Therefore the magnitude of the force on the first particle is $\displaystyle \frac{3Mg}{5}$ and the direction is in the $x$-direction. As the acceleration and mass of the second particle is the same as the first, by Newton’s second law, the resultant force must be acting on the second particle. Therefore $\displaystyle S=\frac{6Mg}{5}$ (in order that $\displaystyle S-T=\frac{3Mg}{5}$.

Now turning our attention to the $2M$ particle. The force in the negative $y$ direction is

$\displaystyle 2Mg-\frac{6Mg}{5}=\frac{4Mg}{5}$,

and so the resultant force on this particle is $\displaystyle N_2\mathbf{i}-\frac{4Mg}{5} \mathbf{j}=\frac{2Mg}{5}\mathbf{i}-\frac{4Mg}{5}\mathbf{j}$:

Call this vector $\vec{F}_3$. We find the magnitude using Pythagoras Theorem:

$\displaystyle |\vec{F}_3|=\sqrt{\left(\frac{2Mg}{5}\right)^2+\left(-\frac{4Mg}{5}\right)^2}=\frac{2Mg}{\sqrt{5}}$.

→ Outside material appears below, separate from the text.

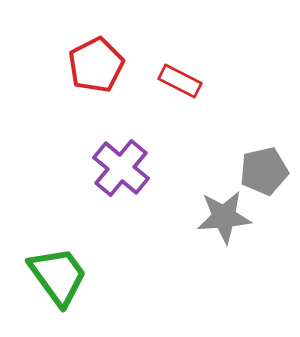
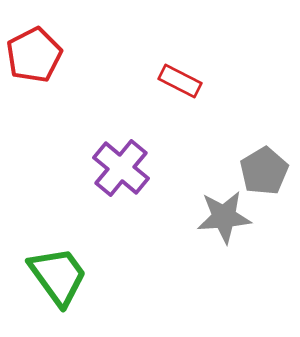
red pentagon: moved 62 px left, 10 px up
gray pentagon: rotated 18 degrees counterclockwise
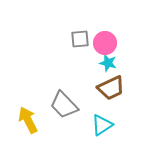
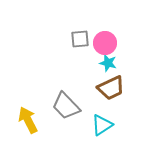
gray trapezoid: moved 2 px right, 1 px down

The angle of the resultant force is, below the positive $x$-axis:

$\displaystyle \tan^{-1}\left(\frac{\frac{4Mg}{5}}{\frac{2Mg}{5}}\right)=\tan^{-1}(2)$.

### (ii)

If contact between the particles and the block is rough, for what same value of the coefficient of friction will the particles remain at rest relative to the block?

#### Solution

Let the coefficient of friction be given by $\mu$. We have the same acceleration (labeling) but now additional friction forces:

The normal forces are the same, and so the frictions are $\mu Mg$, $\mu Mg$, and $\displaystyle \frac{2\mu Mg}{5}$. This gives three equations:

$M(a+g/5)=T-\mu Mg$

$M(a+g/5)=S-T-\mu Mg$

$2M(a)=2Mg-S-\frac{2\mu Mg}{5}$

If the particles are at rest relative to the block $a\underset{!}{=}0$:

$M(g/5)=T-\mu Mg$

$M(g/5)=S-T-\mu Mg$

$\displaystyle 0=2Mg-S-\frac{2\mu Mg}{5}$

$\displaystyle \frac{2Mg}{5}=2Mg-\frac{12\mu Mg}{5}$

$\underset{\div_{Mg}\circ \times_5}{\Rightarrow} 2=10-12\mu$

$\Rightarrow \mu =\frac23$.

## Question (b)

A bucket with mass $m_2$ and a block with mass $m_1$ are hung on a pulley system, as shown.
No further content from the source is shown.